** Opening Given entries block **

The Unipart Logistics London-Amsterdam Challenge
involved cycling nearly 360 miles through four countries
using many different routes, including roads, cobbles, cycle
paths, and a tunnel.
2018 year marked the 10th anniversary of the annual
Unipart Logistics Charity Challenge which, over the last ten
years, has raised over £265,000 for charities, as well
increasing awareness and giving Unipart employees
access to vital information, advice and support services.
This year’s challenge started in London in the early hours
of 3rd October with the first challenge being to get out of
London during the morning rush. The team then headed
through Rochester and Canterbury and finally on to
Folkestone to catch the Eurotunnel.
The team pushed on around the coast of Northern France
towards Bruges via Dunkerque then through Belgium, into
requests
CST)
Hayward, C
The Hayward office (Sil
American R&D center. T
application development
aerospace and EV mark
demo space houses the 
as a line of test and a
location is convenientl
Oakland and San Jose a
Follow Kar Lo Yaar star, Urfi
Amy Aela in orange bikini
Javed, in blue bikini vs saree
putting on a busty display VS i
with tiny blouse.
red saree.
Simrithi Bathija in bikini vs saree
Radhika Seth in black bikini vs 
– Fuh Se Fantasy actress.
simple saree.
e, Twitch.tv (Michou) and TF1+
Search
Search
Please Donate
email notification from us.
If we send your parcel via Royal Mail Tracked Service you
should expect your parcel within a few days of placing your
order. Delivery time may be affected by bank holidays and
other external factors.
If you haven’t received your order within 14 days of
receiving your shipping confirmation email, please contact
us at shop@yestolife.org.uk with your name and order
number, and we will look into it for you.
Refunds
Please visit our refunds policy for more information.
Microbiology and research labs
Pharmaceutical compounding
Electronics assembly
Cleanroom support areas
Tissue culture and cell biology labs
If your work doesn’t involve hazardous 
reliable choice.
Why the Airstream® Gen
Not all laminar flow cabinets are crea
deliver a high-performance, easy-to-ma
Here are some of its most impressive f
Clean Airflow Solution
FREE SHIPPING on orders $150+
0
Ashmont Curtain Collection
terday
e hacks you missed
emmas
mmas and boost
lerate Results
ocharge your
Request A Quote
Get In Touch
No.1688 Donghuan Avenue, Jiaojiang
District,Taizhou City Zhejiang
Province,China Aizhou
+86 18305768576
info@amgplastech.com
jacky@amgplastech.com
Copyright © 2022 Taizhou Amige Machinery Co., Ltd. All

** Closing Given entries block **

**What to produce**
What is needed is an exact copy of all the entries.

**Response**
The Unipart Logistics London-Amsterdam Challenge
involved cycling nearly 360 miles through four countries
using many different routes, including roads, cobbles, cycle
paths, and a tunnel.
2018 year marked the 10th anniversary of the annual
Unipart Logistics Charity Challenge which, over the last ten
years, has raised over £265,000 for charities, as well
increasing awareness and giving Unipart employees
access to vital information, advice and support services.
This year’s challenge started in London in the early hours
of 3rd October with the first challenge being to get out of
London during the morning rush. The team then headed
through Rochester and Canterbury and finally on to
Folkestone to catch the Eurotunnel.
The team pushed on around the coast of Northern France
towards Bruges via Dunkerque then through Belgium, into
requests
CST)
Hayward, C
The Hayward office (Sil
American R&D center. T
application development
aerospace and EV mark
demo space houses the 
as a line of test and a
location is convenientl
Oakland and San Jose a
Follow Kar Lo Yaar star, Urfi
Amy Aela in orange bikini
Javed, in blue bikini vs saree
putting on a busty display VS i
with tiny blouse.
red saree.
Simrithi Bathija in bikini vs saree
Radhika Seth in black bikini vs 
– Fuh Se Fantasy actress.
simple saree.
e, Twitch.tv (Michou) and TF1+
Search
Search
Please Donate
email notification from us.
If we send your parcel via Royal Mail Tracked Service you
should expect your parcel within a few days of placing your
order. Delivery time may be affected by bank holidays and
other external factors.
If you haven’t received your order within 14 days of
receiving your shipping confirmation email, please contact
us at shop@yestolife.org.uk with your name and order
number, and we will look into it for you.
Refunds
Please visit our refunds policy for more information.
Microbiology and research labs
Pharmaceutical compounding
Electronics assembly
Cleanroom support areas
Tissue culture and cell biology labs
If your work doesn’t involve hazardous 
reliable choice.
Why the Airstream® Gen
Not all laminar flow cabinets are crea
deliver a high-performance, easy-to-ma
Here are some of its most impressive f
Clean Airflow Solution
FREE SHIPPING on orders $150+
0
Ashmont Curtain Collection
terday
e hacks you missed
emmas
mmas and boost
lerate Results
ocharge your
Request A Quote
Get In Touch
No.1688 Donghuan Avenue, Jiaojiang
District,Taizhou City Zhejiang
Province,China Aizhou
+86 18305768576
info@amgplastech.com
jacky@amgplastech.com
Copyright © 2022 Taizhou Amige Machinery Co., Ltd. All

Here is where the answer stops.